En el Madrid de la primera mitad del siglo XVIII, varios eruditos tenían la costumbre de reunirse para conversar sobre historia. Estas tertulias informales, que se celebraban desde 1735 en el domicilio del abogado Julián Hermosilla, eran frecuentadas por personalidades como Antonio Fernández Prieto y Sotelo y otros intelectuales que compartían el interés por el pasado de España. De aquellas reuniones privadas surgió una de las instituciones más longevas y prestigiosas de la cultura española.
El paso de tertulia privada a institución oficial se produjo con rapidez. Los participantes trasladaron sus reuniones a los salones de la recién creada Real Biblioteca, ubicada en el Pasadizo de la Encarnación, y solicitaron el amparo de la corona. Felipe V respondió favorablemente: el 18 de abril de 1738 firmó el real decreto que creaba oficialmente la Real Academia de la Historia, y el 17 de junio del mismo año aprobó sus estatutos mediante Real Cédula. Los fines de la nueva institución quedaron formulados con claridad desde el principio: aclarar la verdad de los sucesos históricos, desterrar las fábulas que la ignorancia o la malicia habían introducido en el relato del pasado y sacar a la luz lo que la antigüedad había oscurecido.

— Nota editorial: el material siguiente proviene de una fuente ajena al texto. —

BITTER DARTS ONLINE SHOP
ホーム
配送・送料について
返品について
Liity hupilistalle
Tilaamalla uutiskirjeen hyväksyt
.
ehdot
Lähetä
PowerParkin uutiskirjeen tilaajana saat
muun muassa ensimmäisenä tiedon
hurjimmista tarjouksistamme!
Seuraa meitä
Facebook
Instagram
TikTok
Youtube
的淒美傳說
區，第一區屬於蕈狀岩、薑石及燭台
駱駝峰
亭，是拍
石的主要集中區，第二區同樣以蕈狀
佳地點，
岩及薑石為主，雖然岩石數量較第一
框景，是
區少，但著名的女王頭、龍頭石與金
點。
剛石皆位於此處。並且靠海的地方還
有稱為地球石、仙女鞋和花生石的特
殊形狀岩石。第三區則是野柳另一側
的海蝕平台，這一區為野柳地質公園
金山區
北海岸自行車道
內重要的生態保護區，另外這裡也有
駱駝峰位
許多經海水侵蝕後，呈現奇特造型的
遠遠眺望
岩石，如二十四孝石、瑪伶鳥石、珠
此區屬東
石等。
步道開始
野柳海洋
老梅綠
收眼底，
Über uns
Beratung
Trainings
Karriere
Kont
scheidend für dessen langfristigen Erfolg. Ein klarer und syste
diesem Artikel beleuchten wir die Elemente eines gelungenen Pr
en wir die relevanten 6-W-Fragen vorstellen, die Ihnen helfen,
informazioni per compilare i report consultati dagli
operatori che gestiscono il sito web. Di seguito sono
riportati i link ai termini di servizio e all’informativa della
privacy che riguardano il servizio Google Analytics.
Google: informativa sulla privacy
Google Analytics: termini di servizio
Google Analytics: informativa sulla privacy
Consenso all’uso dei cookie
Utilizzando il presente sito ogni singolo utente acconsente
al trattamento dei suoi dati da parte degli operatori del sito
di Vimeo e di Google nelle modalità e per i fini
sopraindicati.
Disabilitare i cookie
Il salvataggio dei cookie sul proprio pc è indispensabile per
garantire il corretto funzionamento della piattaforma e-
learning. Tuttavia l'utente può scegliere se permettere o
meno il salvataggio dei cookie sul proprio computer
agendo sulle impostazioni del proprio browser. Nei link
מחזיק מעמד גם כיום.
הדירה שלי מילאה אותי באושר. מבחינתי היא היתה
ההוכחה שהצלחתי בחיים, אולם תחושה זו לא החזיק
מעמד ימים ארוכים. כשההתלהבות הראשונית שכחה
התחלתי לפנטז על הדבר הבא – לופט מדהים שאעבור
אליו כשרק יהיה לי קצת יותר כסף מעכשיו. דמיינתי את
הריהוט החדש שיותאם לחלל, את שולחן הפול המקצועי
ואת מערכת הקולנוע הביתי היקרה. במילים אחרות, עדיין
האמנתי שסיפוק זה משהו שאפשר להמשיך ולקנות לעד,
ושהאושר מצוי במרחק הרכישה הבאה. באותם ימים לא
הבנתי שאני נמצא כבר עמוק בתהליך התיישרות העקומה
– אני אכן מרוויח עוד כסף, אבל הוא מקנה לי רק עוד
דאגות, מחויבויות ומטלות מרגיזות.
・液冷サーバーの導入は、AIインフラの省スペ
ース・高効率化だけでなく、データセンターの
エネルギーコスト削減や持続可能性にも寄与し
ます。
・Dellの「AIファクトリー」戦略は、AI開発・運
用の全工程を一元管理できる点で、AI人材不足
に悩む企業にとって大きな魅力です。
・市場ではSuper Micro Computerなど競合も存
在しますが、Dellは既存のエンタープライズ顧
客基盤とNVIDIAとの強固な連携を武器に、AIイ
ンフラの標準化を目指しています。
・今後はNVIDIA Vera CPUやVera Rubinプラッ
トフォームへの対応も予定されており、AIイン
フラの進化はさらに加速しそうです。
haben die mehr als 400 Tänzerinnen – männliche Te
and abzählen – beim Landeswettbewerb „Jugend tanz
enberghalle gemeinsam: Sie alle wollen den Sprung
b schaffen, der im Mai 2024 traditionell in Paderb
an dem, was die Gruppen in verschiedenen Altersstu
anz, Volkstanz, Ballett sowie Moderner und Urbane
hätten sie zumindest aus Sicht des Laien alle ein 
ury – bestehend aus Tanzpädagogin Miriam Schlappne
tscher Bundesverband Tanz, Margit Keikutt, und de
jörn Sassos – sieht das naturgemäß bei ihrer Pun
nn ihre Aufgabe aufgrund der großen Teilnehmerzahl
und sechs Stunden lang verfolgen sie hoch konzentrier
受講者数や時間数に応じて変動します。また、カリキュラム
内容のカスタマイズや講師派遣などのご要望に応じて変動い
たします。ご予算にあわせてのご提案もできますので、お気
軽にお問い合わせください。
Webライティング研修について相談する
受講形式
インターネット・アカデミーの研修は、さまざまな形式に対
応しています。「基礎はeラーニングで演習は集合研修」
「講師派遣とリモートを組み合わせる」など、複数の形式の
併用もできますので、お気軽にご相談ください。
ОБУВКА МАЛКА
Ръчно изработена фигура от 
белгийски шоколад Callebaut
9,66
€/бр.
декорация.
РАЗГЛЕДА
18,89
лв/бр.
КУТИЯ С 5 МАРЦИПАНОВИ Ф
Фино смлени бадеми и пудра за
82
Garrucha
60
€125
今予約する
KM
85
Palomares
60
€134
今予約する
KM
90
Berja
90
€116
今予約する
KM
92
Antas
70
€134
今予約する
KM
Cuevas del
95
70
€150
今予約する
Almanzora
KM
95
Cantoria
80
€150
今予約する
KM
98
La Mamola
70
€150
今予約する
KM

La sede de la institución fue cambiando a lo largo de las décadas siguientes. En 1785, Carlos III ordenó su traslado a la Casa de la Panadería, en la Plaza Mayor de Madrid, donde ya se encontraba la biblioteca de la Academia desde 1775. Años después, en 1836, el gobierno de Mendizábal realizó una donación de enorme valor: miles de códices, documentos y libros, además del edificio conocido como el Nuevo Rezado, ubicado en el número 21 de la calle del León de Madrid. Este edificio había sido propiedad de los monjes jerónimos del monasterio de El Escorial hasta que la desamortización de los bienes de las órdenes religiosas lo puso en manos del Estado. La Real Orden de 23 de julio de 1837 formalizó el traslado, aunque en la práctica la Academia no se instaló en su nueva sede hasta 1874.
El edificio que hoy alberga la Real Academia de la Historia fue diseñado por el arquitecto Juan de Villanueva, una figura central del neoclasicismo español. Las obras comenzaron en 1788 con el propósito original de custodiar los libros de rezo de los monjes jerónimos, de ahí que la parrilla —símbolo del martirio de San Lorenzo, patrón del monasterio del Escorial— figure en la fachada del edificio. La construcción responde al estilo característico de Villanueva: planta rectangular, alzado severo, austeridad ornamental, grandes proporciones, materiales de calidad y una marcada atención a la simetría y a las líneas de cornisas y esquinas.
El siglo XIX y el XX trajeron nuevas responsabilidades y proyectos de gran envergadura. Desde el 1 de enero de 1938, la Real Academia de la Historia forma parte del Instituto de España, organismo que agrupa a las principales academias nacionales. En 1999, la institución firmó un convenio con el Ministerio de Educación, Cultura y Deporte para desarrollar el Diccionario Biográfico Español, una obra de dimensiones monumentales que se proponía reunir unas cuarenta mil biografías de personajes destacados de la historia de España. En diciembre de 2008, los datos biográficos mínimos de los más de cuarenta mil personajes incluidos en la primera edición fueron publicados en internet, y en mayo de 2011 los reyes Juan Carlos I y Sofía presidieron la presentación de los primeros veinticinco tomos en formato impreso. La obra quedó completa en sus cincuenta volúmenes en septiembre de 2013, y a partir de mayo de 2018, las cincuenta mil biografías del diccionario comenzaron a estar disponibles íntegramente en la web de la institución.
En febrero de 2009, la reina Sofía presidió también la presentación del Atlas Cronológico de la Historia de España, la primera obra de referencia de carácter normativo elaborada por la Academia y editada por el Grupo SM, accesible a través de internet para usuarios registrados.
La Real Academia de la Historia es hoy una institución con una misión que sus fundadores habrían reconocido sin dificultad: estudiar la historia de España en todas sus dimensiones, desde la política y la militar hasta la eclesiástica, la cultural y la artística. Casi tres siglos después de aquellas tertulias en casa de Julián Hermosilla, la Academia continúa siendo el principal referente institucional del conocimiento histórico en España.